Talcott Parsons : struktur baru keluarga akibat industrialisasi adalah keluarga kecil/inti lebih efektif daripada extended. Pendapat kedua, keluarga extended tetap hidup meskipun lokasi geografis terpisah.
R Bendix menemukan bahwa dalam proses manajemen, manajer membuat buruh takluk. Disimpulkan, fungsi ideologi adalah untuk melegitimasi dan mempertahankan pengaturan kelembagaan. Dalam hal kelompok etnis, ada fusi antara kelompok etnis dengan kelompok ekonomi. Interaksi antar-anggota lebih banyak daripada antar-kelompok.
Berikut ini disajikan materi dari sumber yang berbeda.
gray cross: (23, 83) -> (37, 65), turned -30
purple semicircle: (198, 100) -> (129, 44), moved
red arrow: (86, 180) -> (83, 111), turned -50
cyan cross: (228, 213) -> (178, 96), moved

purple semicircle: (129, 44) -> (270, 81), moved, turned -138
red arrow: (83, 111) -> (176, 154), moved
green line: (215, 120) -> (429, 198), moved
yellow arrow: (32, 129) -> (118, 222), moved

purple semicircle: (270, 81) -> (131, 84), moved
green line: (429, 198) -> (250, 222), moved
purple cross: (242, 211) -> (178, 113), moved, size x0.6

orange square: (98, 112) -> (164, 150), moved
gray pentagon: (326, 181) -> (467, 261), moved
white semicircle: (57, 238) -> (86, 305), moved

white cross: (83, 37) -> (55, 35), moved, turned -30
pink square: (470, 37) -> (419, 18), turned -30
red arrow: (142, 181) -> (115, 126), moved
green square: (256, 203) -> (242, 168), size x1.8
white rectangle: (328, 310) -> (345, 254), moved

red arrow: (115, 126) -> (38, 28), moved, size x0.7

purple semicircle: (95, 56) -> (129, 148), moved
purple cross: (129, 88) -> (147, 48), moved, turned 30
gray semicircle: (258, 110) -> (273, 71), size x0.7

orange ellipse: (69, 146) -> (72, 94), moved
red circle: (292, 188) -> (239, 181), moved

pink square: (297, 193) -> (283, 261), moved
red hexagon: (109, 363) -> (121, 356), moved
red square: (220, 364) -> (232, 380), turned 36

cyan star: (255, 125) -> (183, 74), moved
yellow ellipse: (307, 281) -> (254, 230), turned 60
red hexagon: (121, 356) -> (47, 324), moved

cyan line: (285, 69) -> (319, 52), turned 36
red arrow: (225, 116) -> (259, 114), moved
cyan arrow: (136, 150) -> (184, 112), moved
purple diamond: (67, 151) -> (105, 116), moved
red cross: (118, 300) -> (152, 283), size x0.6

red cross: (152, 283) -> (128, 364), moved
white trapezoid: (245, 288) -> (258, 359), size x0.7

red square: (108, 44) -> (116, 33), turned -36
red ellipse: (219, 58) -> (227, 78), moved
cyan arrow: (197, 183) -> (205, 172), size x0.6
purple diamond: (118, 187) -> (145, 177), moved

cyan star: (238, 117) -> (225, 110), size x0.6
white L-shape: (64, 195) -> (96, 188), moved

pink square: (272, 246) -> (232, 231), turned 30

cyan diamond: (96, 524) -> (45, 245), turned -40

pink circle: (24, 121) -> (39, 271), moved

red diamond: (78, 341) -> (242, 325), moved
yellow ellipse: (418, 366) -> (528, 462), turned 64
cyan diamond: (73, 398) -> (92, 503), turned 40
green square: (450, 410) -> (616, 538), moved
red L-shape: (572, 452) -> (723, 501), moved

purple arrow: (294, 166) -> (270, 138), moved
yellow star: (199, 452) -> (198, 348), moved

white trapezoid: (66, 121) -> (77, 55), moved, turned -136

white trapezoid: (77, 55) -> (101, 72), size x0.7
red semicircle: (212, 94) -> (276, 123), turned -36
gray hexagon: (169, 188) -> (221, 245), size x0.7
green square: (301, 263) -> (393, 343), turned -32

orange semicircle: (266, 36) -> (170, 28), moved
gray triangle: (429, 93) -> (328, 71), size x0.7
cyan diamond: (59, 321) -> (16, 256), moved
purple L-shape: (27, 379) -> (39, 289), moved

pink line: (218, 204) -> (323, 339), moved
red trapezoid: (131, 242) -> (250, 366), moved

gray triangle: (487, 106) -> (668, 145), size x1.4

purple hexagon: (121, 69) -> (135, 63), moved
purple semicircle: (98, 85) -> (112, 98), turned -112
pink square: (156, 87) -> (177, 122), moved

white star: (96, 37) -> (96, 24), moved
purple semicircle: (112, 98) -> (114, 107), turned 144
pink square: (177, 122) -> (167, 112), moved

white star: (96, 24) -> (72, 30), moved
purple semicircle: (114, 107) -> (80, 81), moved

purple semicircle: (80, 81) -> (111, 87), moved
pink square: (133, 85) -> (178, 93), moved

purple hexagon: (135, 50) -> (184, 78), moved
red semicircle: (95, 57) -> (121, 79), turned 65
Hubungan antara strata sosial dan kehidupan ekonomi. Arthur Combe : hubungan diantara usaha pertanian-pun ada strata.
Joseph Schumpeter sosiologi ekonomi berkaitan dengan konteks institusional ekonomi sedangkan ilmu ekonomi adalah ekonomi itu sendiri.
Alex Inkeles / Peter Rossi : hubungan strata terlihat dalam masyarakat industri. Okupasi yang berhubungan dengan industri mempunyai posisi reputasi yang sama. Okupasi yang tidak berhubungan dengan industri, misalnya ulama, perwira militer dan dokter sangat berbeda dalam prestige diantara masyarakat. Oleh karena itu, sangat penting untuk tidak menekankan identitas stratifikasi atas dasar prestige. Sistem stratifikasi yang betul/normal didasarkan atas askripsi (kekeluargaan, umur, jenis kelamin, suku, ras, lokasi) atau pencapaian prestasi (achievement), Bila masyarakat memegang achievement, maka masyarakat menekankan pada prestasi. Bila askriptif sangat melembaga, mobilitas cenderung kolektif (misalnya : India dengan sistem kasta). Bila achievement melembaga, maka mobilitas individualistik (misalnya : Amerika). Dimensi achivement menyebabkan penolakan atas "kesejahteraan sosial". Namun, mobilitas lebih erat dengan struktur sosial daripada sistem stratifikasi. Yaitu, pada saat orang mencapai okupasi tertentu dan umur 30 tahun maka mobilitasnya secara individu berakhir dan berganti dengan mobilitas kolektif dengan orang-orang pada posisi sama.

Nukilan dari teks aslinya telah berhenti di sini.